Because I'm not going to be making a case to the finance Minister or the Minister for the economy alongside me to pour money into a sieve of poorly designed schemes. Because the trouble with a poorly designed path is it discredits the whole agenda. If councils are building paths—for example, next to a road—that are badly designed, the disruption is going to alienate people as it's built, and when they see nobody on these paths, they're simply going to say, 'Well, what was the point of that? What a waste of money. What's this active travel all about?'

I've seen that happen time and again, which is why it's essential that it's no good just having the guidance; we have to train the depleted ranks of local authorities to use it properly and also work with them to collaborate, so there is genuine regional working in this area. That's one of the things that the Minister and I will be considering as he takes forward the recommendations of the White Paper: as we create regional bodies, do we put active travel as part of their core functions? Because clearly there are enormous benefits to the economies of scale.

And what is the role for Transport for Wales in this as well? So, to address his final point on monitoring evaluation, we have had discussions already. I met yesterday with the head of Transport for Wales to discuss this—as they start to build up their own intelligence and data analysis unit, how they can make sure that capturing active travel data is a key part of what they do, and capture the useful data we want to enable us to make better decisions. 

In terms of the quantum of funding, we are some way off the £30 a head. I think today's announcement takes us to somewhere around £10 million a head for this year—£10 per head, sorry, this year; £10 million a head would be quite a stretch, wouldn't it—£10 a head this year. But as I say, I want us to make sure we get it right, so next time around we have integrated network maps that create routes based on demand of people who want to walk and cycle. If we can start to engage the community and enthuse them for where routes should be, then I think we can create a head of steam that will allow the political space for us to say, 'We want to spend more on this agenda', and I can credibly go to ministerial colleagues and say, 'Money should be spent on this and not on something else.' I'm not sure, with a good heart, I could do that at the moment, because I'm not confident that that money will be spent to best effect until the issues I've addressed in the statement can be properly worked through. 

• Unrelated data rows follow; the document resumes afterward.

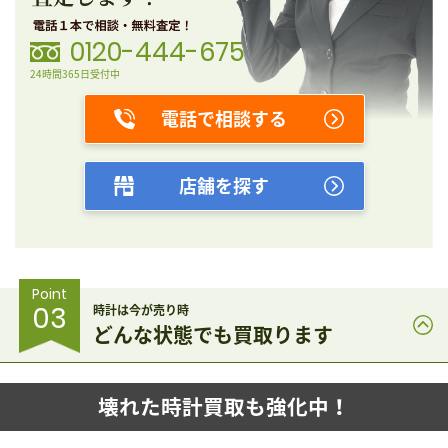
0120-444-675
24時間365日受付中
電話で相談する
店舗を探す
Point
03
時計は今が売り時
どんな状態でも買取ります
壊れた時計買取も強化中！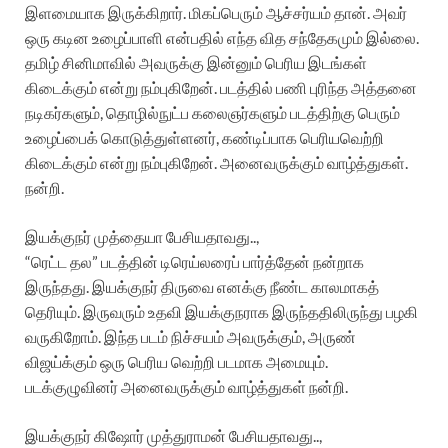
இளமையாக இருக்கிறார். மிகப்பெரும் ஆச்சர்யம் தான். அவர்
ஒரு கடின உழைப்பாளி என்பதில் எந்த வித சந்தேகமும் இல்லை.
தமிழ் சினிமாவில் அவருக்கு இன்னும் பெரிய இடங்கள்
கிடைக்கும் என்று நம்புகிறேன். படத்தில் பணி புரிந்த அத்தனை
நடிகர்களும், தொழில்நுட்ப கலைஞர்களும் படத்திற்கு பெரும்
உழைப்பைக் கொடுத்துள்ளனர், கண்டிப்பாக பெரியவெற்றி
கிடைக்கும் என்று நம்புகிறேன். அனைவருக்கும் வாழ்த்துகள்.
நன்றி.
இயக்குநர் முத்தையா பேசியதாவது..,
“ரெட்ட தல” படத்தின் டிரெய்லரைப் பார்த்தேன் நன்றாக
இருந்தது. இயக்குநர் திருவை எனக்கு நீண்ட காலமாகத்
தெரியும். இருவரும் உதவி இயக்குநராக இருந்ததிலிருந்து பழகி
வருகிறோம். இந்த படம் நிச்சயம் அவருக்கும், அருண்
விஜய்க்கும் ஒரு பெரிய வெற்றி படமாக அமையும்.
படக்குழுவினர் அனைவருக்கும் வாழ்த்துகள் நன்றி.
இயக்குநர் கிஷோர் முத்துராமன் பேசியதாவது..,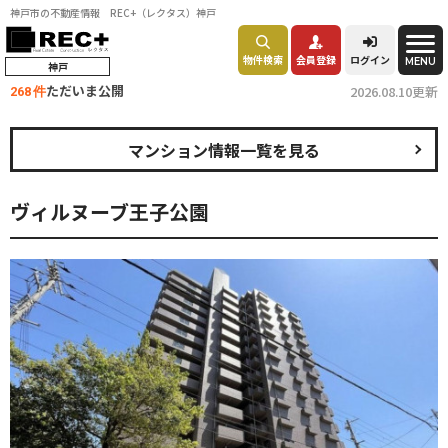
神戸市の不動産情報 REC+（レクタス）神戸
物件検索
会員登録
ログイン
MENU
神戸
ただいま公開
2026.08.10更新
268 件
マンション情報一覧を見る
ヴィルヌーブ王子公園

In terms of the Wales transport strategy, clearly this is going to be an important part of it, but my observations of previous Wales transport strategies is we've been fine on the words around active travel. I often used to notice—some years ago now, 10 years ago or more—we'd have a Wales transport strategy that if you were coming from a different planet and just read the narrative you'd think Wales was an active travel country because the words were all there, but if you looked at the scheme of works at the end, it was all the traditional stuff you saw, there was very little active travel. So, I'm confident that active travel will be a key part of it, as it always has been. What needs to happen next time is that it's a key part of the delivery as well. And that's, if we follow through the things we've announced today, what I think we'll be able to address. 

Photo of Rhun ap Iorwerth Rhun ap Iorwerth Plaid Cymru 4:44, 14 May 2019

(Translated)

May I welcome this statement from the Government today? Much of it is content that I would agree with. What strikes me and others, of course, is the frustration that we can't reach our endpoint, or where we want to go, more quickly, and I'm sure that that frustration is something that the Deputy Minister himself would share. I do think that the foundations are in place, in a way, in terms of having the Act in place, but we can't ignore the importance of proper funding and providing sufficient resources in order to ensure that the aspirations are delivered in reality.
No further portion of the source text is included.